VMware Horizon Community
jbaker45
Contributor
Contributor

nVidia K2 Grid card issues

I'm getting the following error when trying to use the K260Q or K280Q grid profiles.

The amount of graphics resource available in the parent resource pool is insufficient for the operation.

Error Stack:

     An error was received from the ESX host while powering on VM.

     Failed to start the virtual machine.

     Module DevicePowerOn power on failed.

     Could not initialize plugin '/usr/lib64/vmware/plugin/libnvidia-vgx.so' for vGPU 'grid_k280q'.

     No graphics device is available for vGPU 'grid_k280q'.

We're running

Dell R730 with 384GB memory

vSphere esxi 6.0.0-4600944

Horizon View 7.0.3

Horizon View agent 7.0.3

Grid card VIB NVIDIA-vGPU-kepler-VMware_ESXi_6.0_Host_Driver  367.92-1OEM.600.0.0.2494585           NVIDIA    VMwareAccepted    2017-04-11

Desktop nVidia driver 369.95

The desktop VM is also only currently assigned 16GB of memory.

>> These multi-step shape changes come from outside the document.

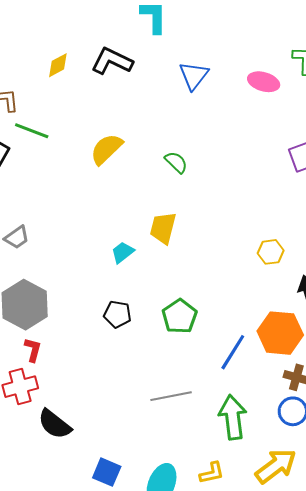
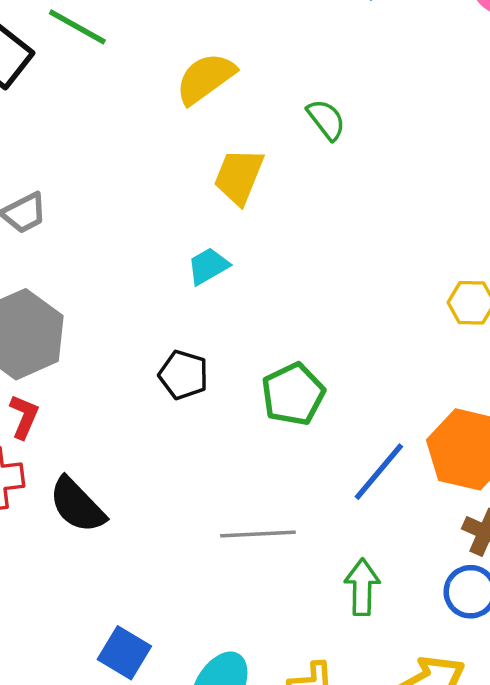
yellow trapezoid: (163, 228) -> (239, 176), moved
green arrow: (233, 417) -> (362, 587), size x0.7
black semicircle: (55, 424) -> (77, 505), moved

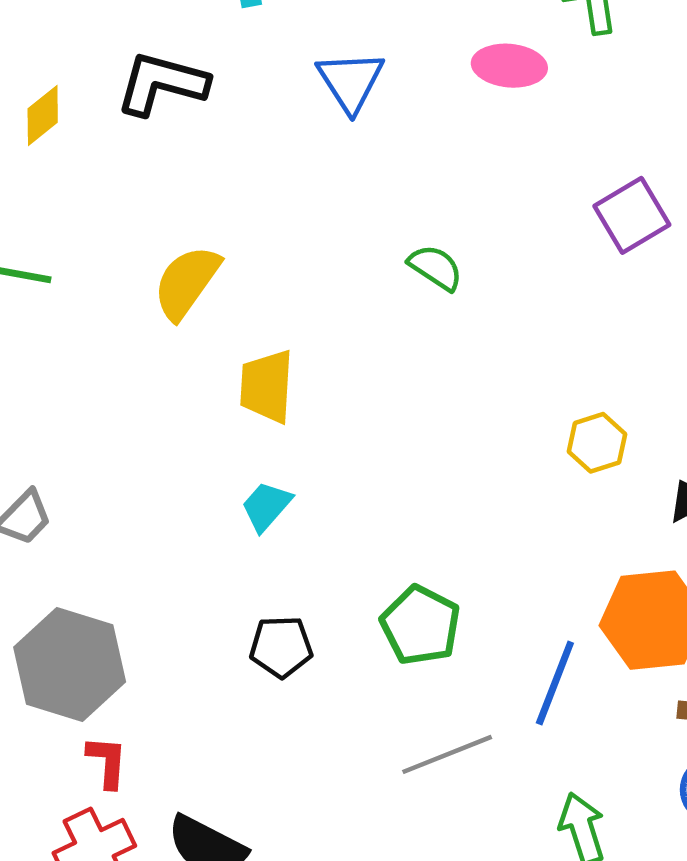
green semicircle: (326, 119) -> (435, 267), moved
gray line: (258, 534) -> (447, 754), moved

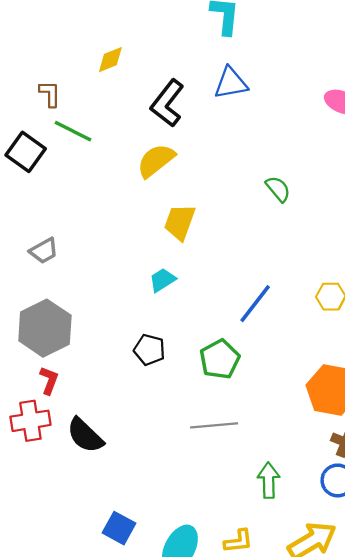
blue triangle: (351, 81) -> (231, 83), moved, turned 36
black L-shape: (162, 84) -> (167, 103), moved, turned -84
blue line: (555, 683) -> (255, 304), moved

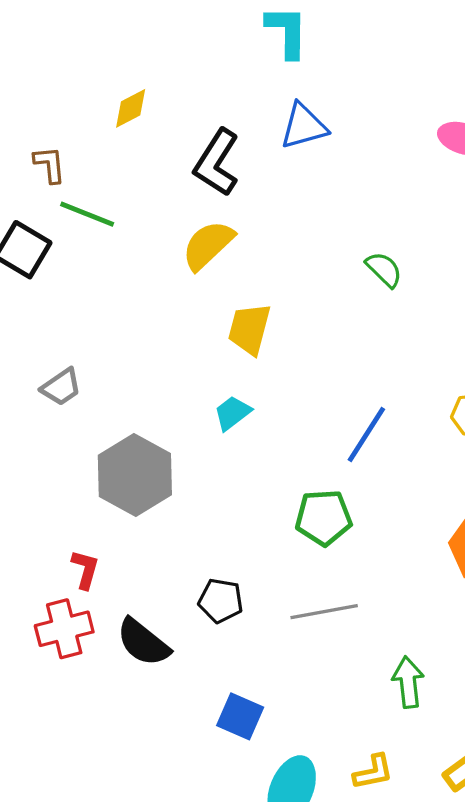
gray hexagon: (45, 328) -> (135, 475), moved
black pentagon: (149, 350) -> (221, 601), moved
green pentagon: (220, 359) -> (324, 518), turned 30
blue square: (119, 528) -> (240, 716), moved

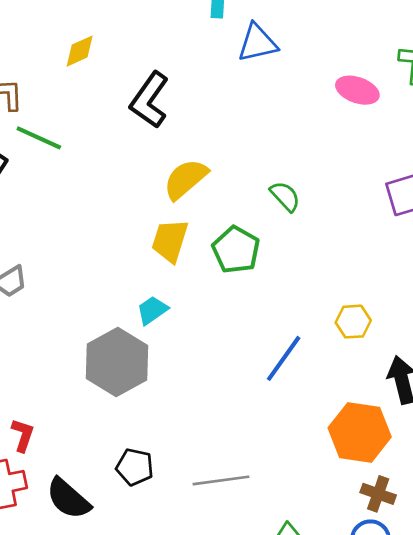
blue triangle: (304, 126) -> (257, 43), moved
yellow semicircle: (208, 245) -> (186, 179), moved
blue line: (366, 434) -> (284, 358), moved
gray hexagon: (135, 475) -> (117, 362), moved
green pentagon: (324, 518) -> (236, 250), moved, turned 30

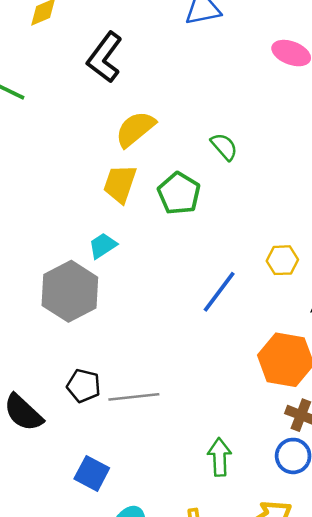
gray line: (221, 480) -> (134, 397), moved

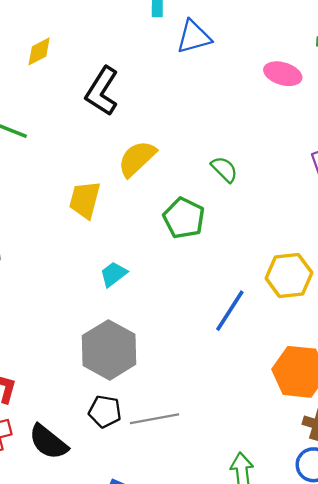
yellow trapezoid: (120, 184) -> (85, 200), moved
yellow hexagon: (282, 260) -> (289, 275), size x1.5
gray hexagon: (70, 291) -> (109, 350), moved

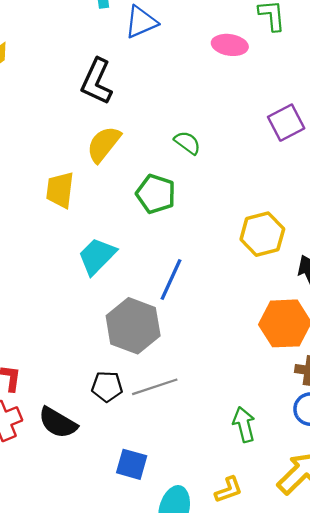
black L-shape: (102, 91) -> (97, 81), moved
cyan trapezoid: (113, 274) -> (97, 256), size x1.5
blue line: (230, 311) -> (171, 280), moved
gray hexagon: (109, 350) -> (133, 326), moved

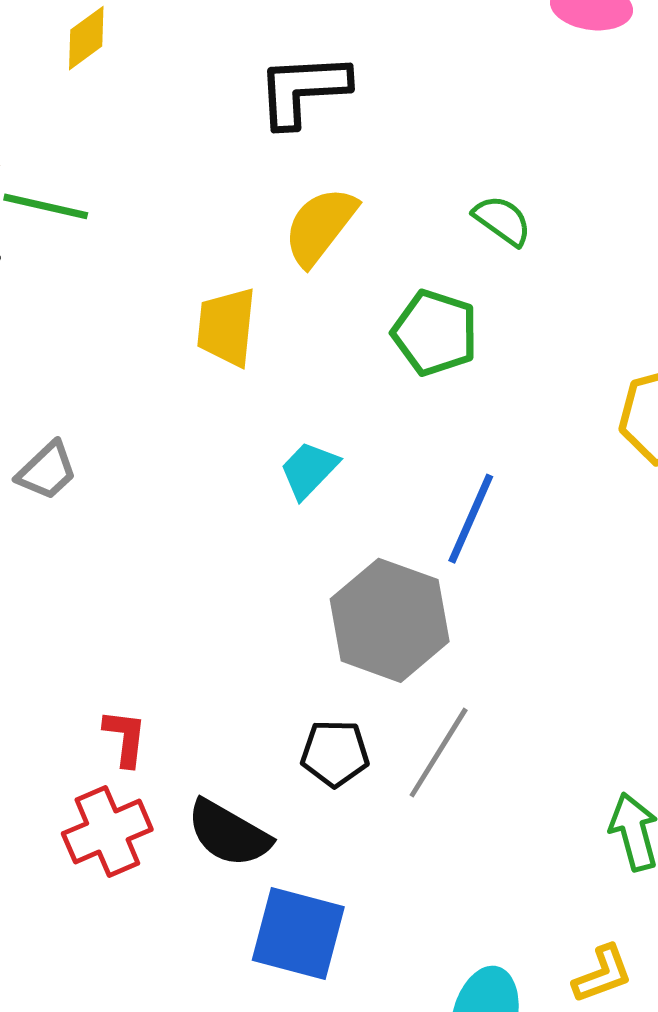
black L-shape: (97, 81) -> (303, 90), turned 63
cyan trapezoid: (97, 256) -> (309, 470), size x0.7
gray line: (155, 387) -> (439, 753), turned -39
blue square: (132, 464) -> (298, 933), moved, size x1.4

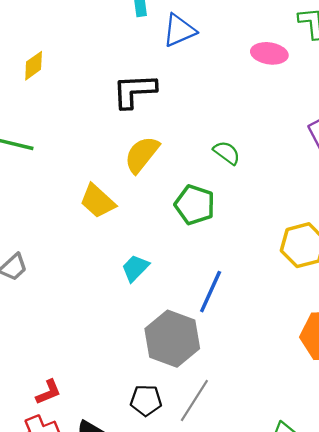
yellow trapezoid: (227, 327) -> (98, 201), turned -54
red L-shape: (125, 738) -> (48, 392), turned 60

Even if i shutdown all vm's running on the host and try to start just one I get the error, they will only boot if I pick the K220Q or K2240Q profiles which are 512 MB and 1 GB respectively, I can not get the higher memory profiles to work no matter what I do.

***********************************************************************************************************************************************************************************************************************

6/19/2017 Update to our K2 card issues.

Finally gave up on all the suggestions that we're not resolving the problem or that we had already tried on our own.

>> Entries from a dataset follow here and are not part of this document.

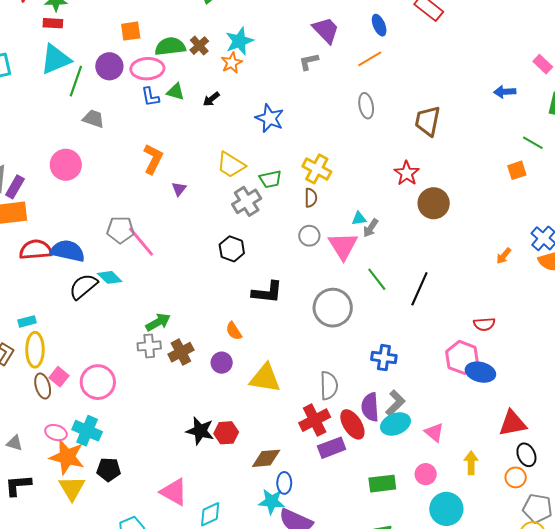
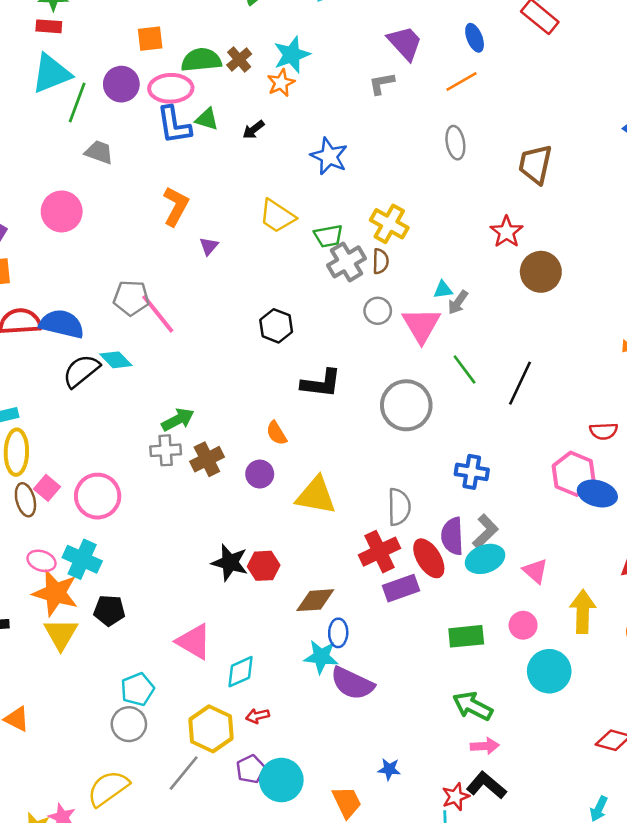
blue L-shape: (150, 97) -> (174, 125), size x1.5
gray cross: (247, 201) -> (347, 262), moved
yellow arrow: (471, 463) -> (583, 612), size x1.4

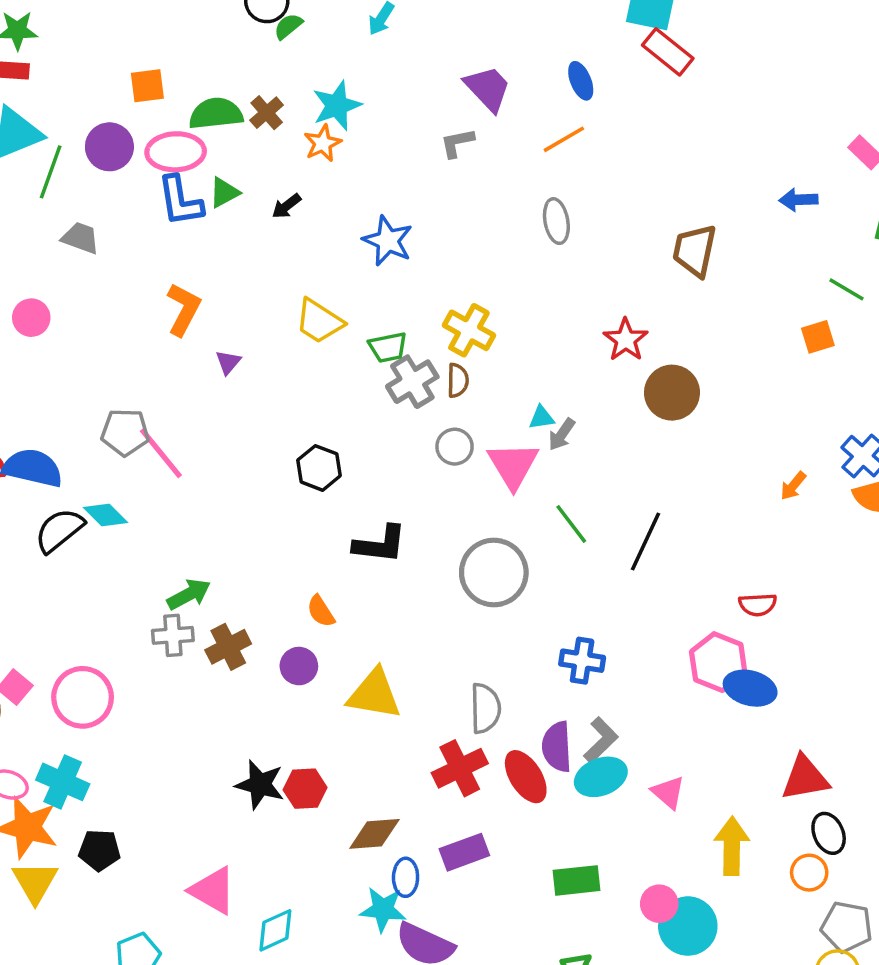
green triangle: (207, 119) -> (224, 193), turned -45
brown trapezoid: (535, 164) -> (695, 251), moved
pink circle: (62, 211) -> (31, 318), size x0.7
purple rectangle: (401, 588) -> (464, 852), moved
pink circle: (523, 625) -> (659, 904), moved

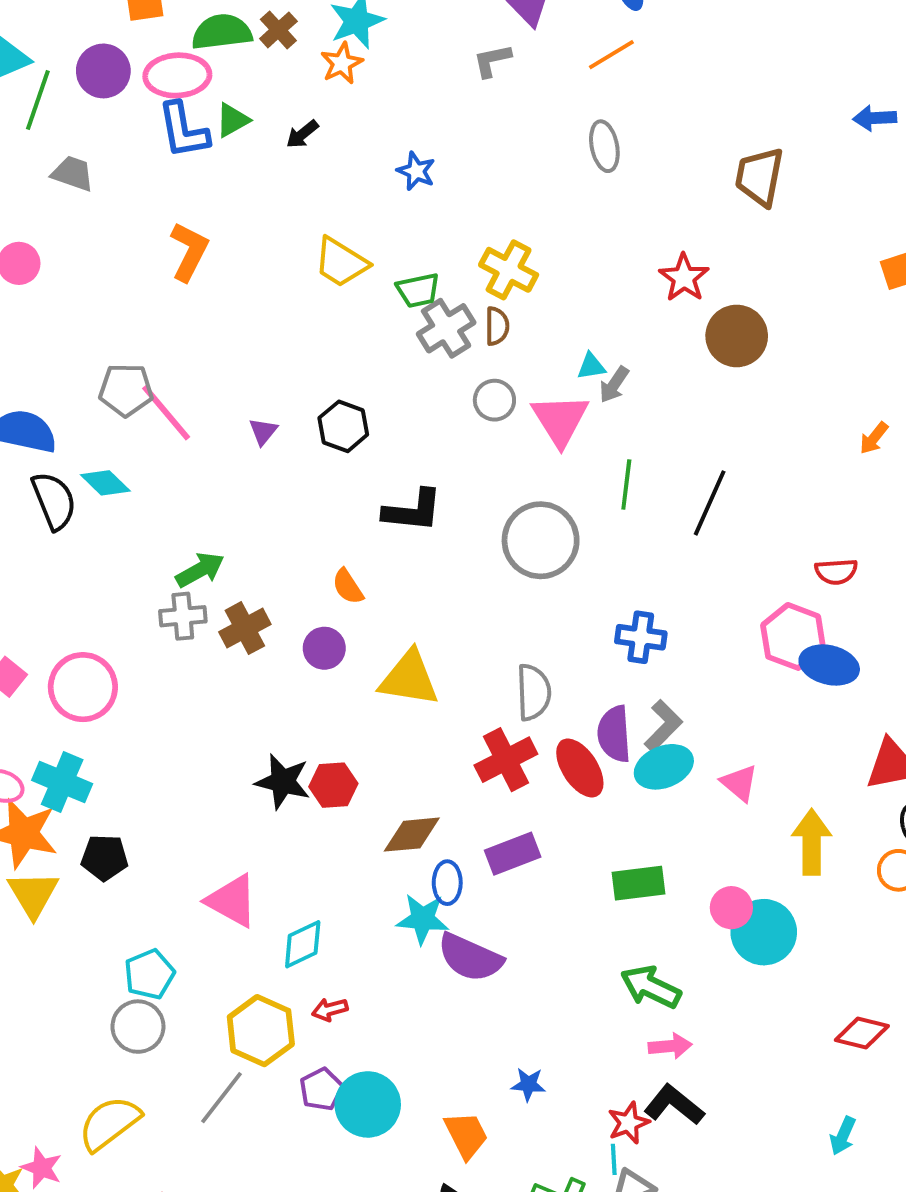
blue star: (388, 241) -> (416, 171), size x0.7
purple triangle: (228, 362) -> (263, 432), moved
green line: (571, 524) -> (626, 485), turned 45
black semicircle: (59, 530) -> (54, 501), turned 108

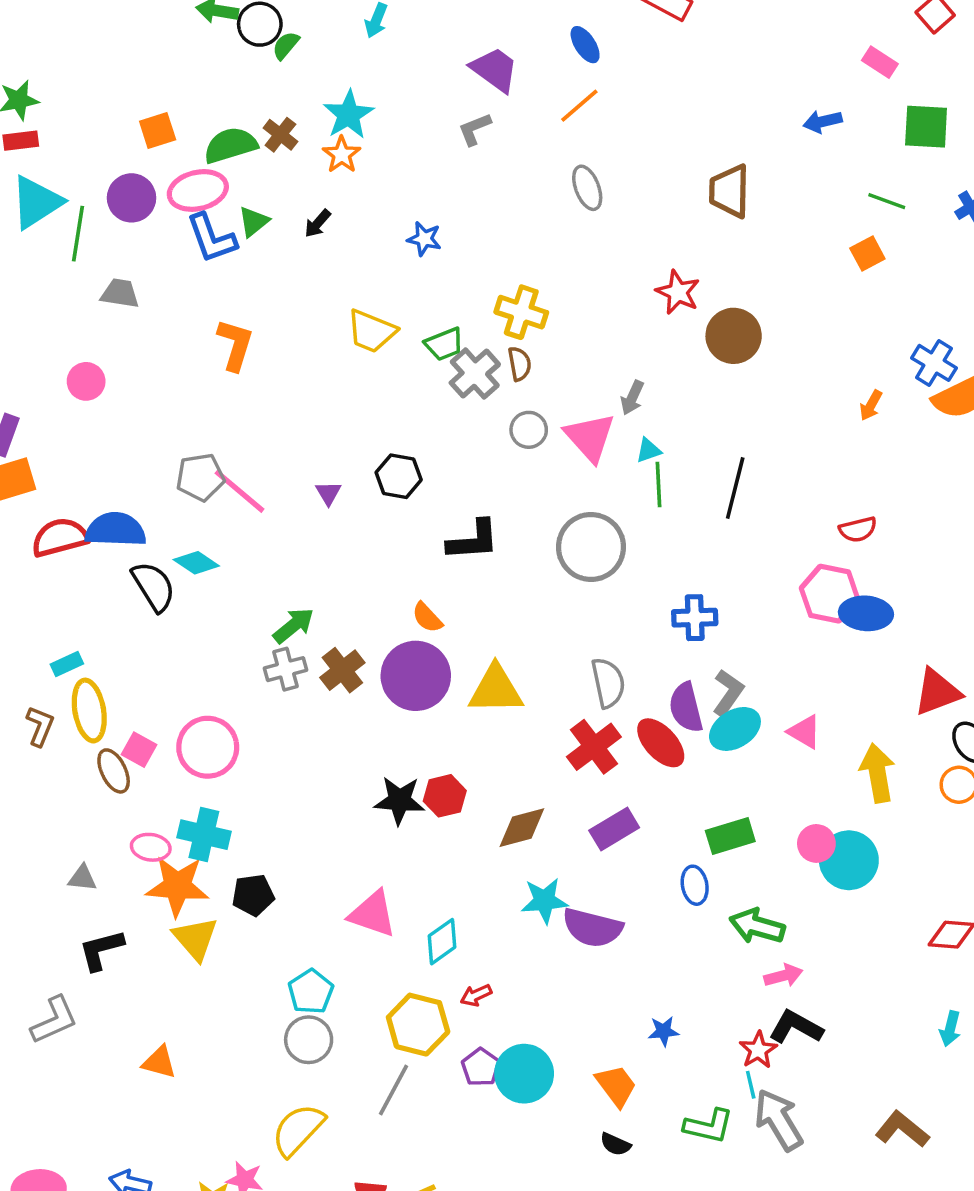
cyan triangle: (591, 366) -> (648, 450), moved
purple circle: (324, 648) -> (416, 676), size x1.8
blue ellipse: (447, 883) -> (695, 885), moved

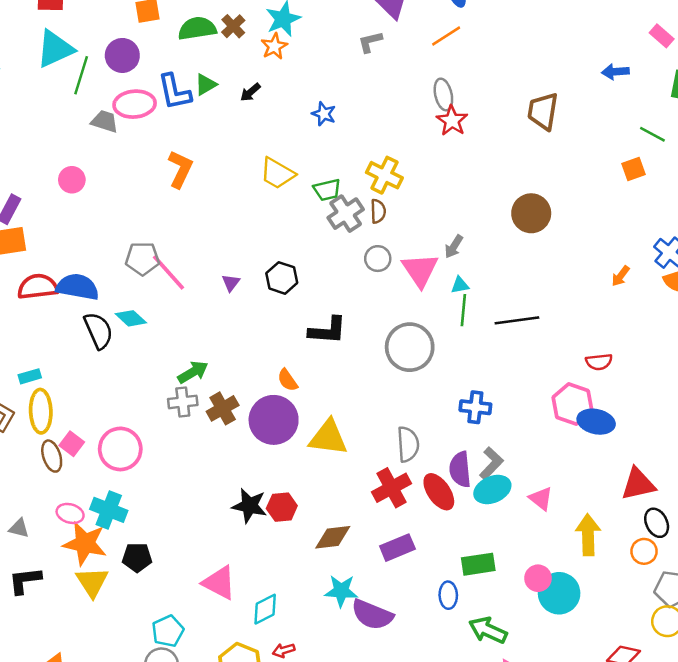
pink ellipse: (198, 190) -> (135, 104), moved
red star: (678, 292) -> (452, 121), moved
black line: (735, 488) -> (517, 320), turned 60

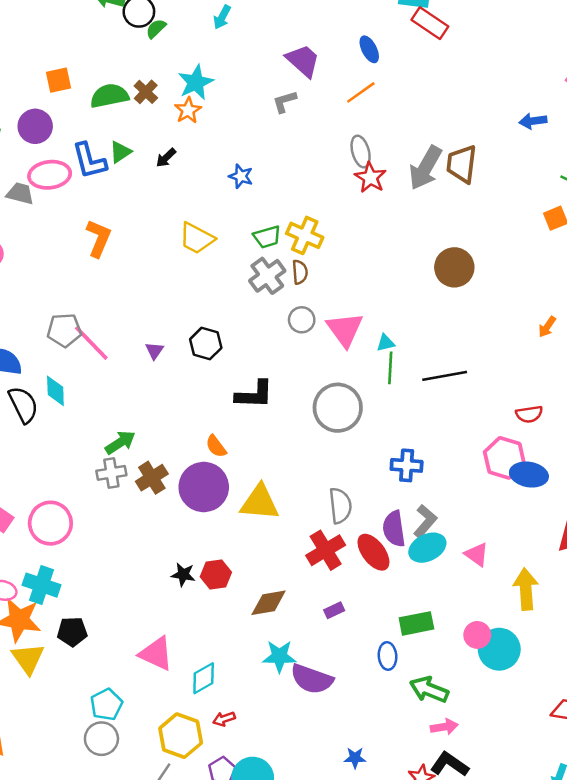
green trapezoid: (327, 190) -> (267, 237), moved
gray arrow: (454, 246) -> (425, 168), moved, size x1.8
cyan diamond: (131, 318) -> (55, 391), turned 48
black star: (249, 506) -> (183, 575), size x0.7
purple rectangle: (397, 548) -> (334, 610), size x0.6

Here's what finally fixed our problem.

Updated host to 6.0.0 Update 3 Build 5050593, tested all K2 profiles, all worked with no issues.

Updated host to 6.0.0 Build 5224934, tested all K2 profiles, all worked with no issues.

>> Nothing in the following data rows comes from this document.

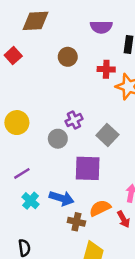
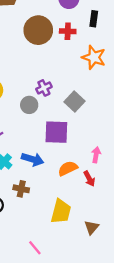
brown circle: (68, 57) -> (38, 30), size x1.6
red cross: (106, 69) -> (68, 31), moved
brown cross: (76, 222) -> (21, 189), moved

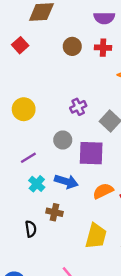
brown circle: (38, 30) -> (72, 46), size x0.6
gray circle: (29, 105) -> (63, 140), moved

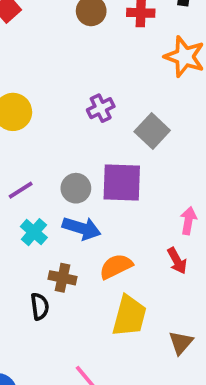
gray circle: (63, 140) -> (76, 188), moved
orange semicircle: (103, 191) -> (116, 266), moved
black semicircle: (31, 229) -> (40, 306), moved

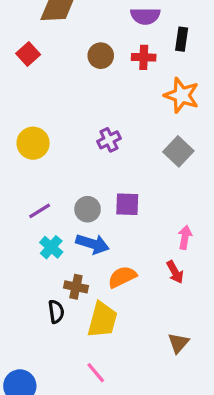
gray square: (152, 131) -> (178, 151), moved
purple square: (122, 182) -> (127, 204), size x0.7
yellow trapezoid: (129, 316) -> (102, 320), moved

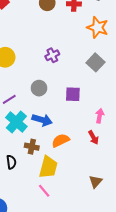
purple square: (127, 204) -> (73, 94), moved
gray circle: (88, 209) -> (39, 88), moved
cyan cross: (51, 247) -> (16, 122), size x1.5
black semicircle: (56, 312) -> (11, 162), moved
pink line: (96, 373) -> (44, 191), moved

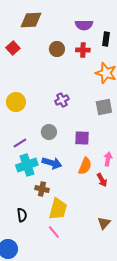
gray square: (96, 62) -> (104, 107), turned 36
cyan cross: (16, 122) -> (27, 165), turned 30
orange semicircle: (61, 140) -> (85, 166), moved, turned 138
black semicircle: (11, 162) -> (22, 215), moved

At this point we felt confident that all was going well so we continued to update the host to the latest build, read below for what happened.

Updated host to 6.0.0 Build 5572656, no VM with a grid card attached would start at all no matter what profile K2 profile was used. At this point I was completely pissed off and decided to call for support, I spent the next fours hours on the phone with two Dell support techs and one VMware support tech. Comically they all went through the same steps and possible solutions that I had already tried multiple times. While they we're debating what to do next I continued to do my own research and found this After upgrading ESXi hosts to ESXi600-201706001 Hardware 3D graphics functioning fails (2150498) | V... neither the Dell or VMware support techs we're aware of this KB article which is understandable since I called for help on the 15th and the article is dated the 14th. The only gotcha with this fix is that its not permanent, if you reboot the host you have to reapply the steps. I assume that the permanent fix will be rolled into the next patch build.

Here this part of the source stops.